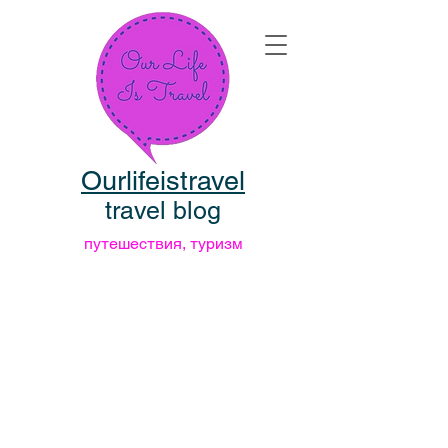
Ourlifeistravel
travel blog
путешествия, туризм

=====

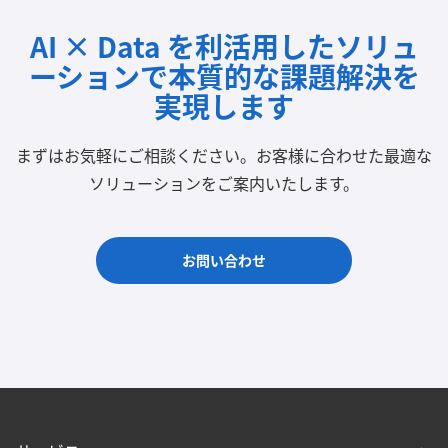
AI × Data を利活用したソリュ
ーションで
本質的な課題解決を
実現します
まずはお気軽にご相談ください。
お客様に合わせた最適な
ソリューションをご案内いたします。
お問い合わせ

=====

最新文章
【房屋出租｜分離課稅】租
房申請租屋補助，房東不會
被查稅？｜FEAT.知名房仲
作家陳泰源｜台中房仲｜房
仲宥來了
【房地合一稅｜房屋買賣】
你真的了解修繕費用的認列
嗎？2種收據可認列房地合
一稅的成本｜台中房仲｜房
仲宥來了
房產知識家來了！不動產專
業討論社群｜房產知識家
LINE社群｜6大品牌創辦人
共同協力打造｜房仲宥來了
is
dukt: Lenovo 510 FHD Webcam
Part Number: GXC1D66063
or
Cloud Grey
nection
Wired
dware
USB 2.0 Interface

=====

| EXERCISE AIM |
Using the data above, repeat exactly the lines that begin at the line with "嗎？2種收據可認列房地合" and end at the line with "USB 2.0 Interface", both ends included.

| YOUR RESPONSE |
嗎？2種收據可認列房地合
一稅的成本｜台中房仲｜房
仲宥來了
房產知識家來了！不動產專
業討論社群｜房產知識家
LINE社群｜6大品牌創辦人
共同協力打造｜房仲宥來了
is
dukt: Lenovo 510 FHD Webcam
Part Number: GXC1D66063
or
Cloud Grey
nection
Wired
dware
USB 2.0 Interface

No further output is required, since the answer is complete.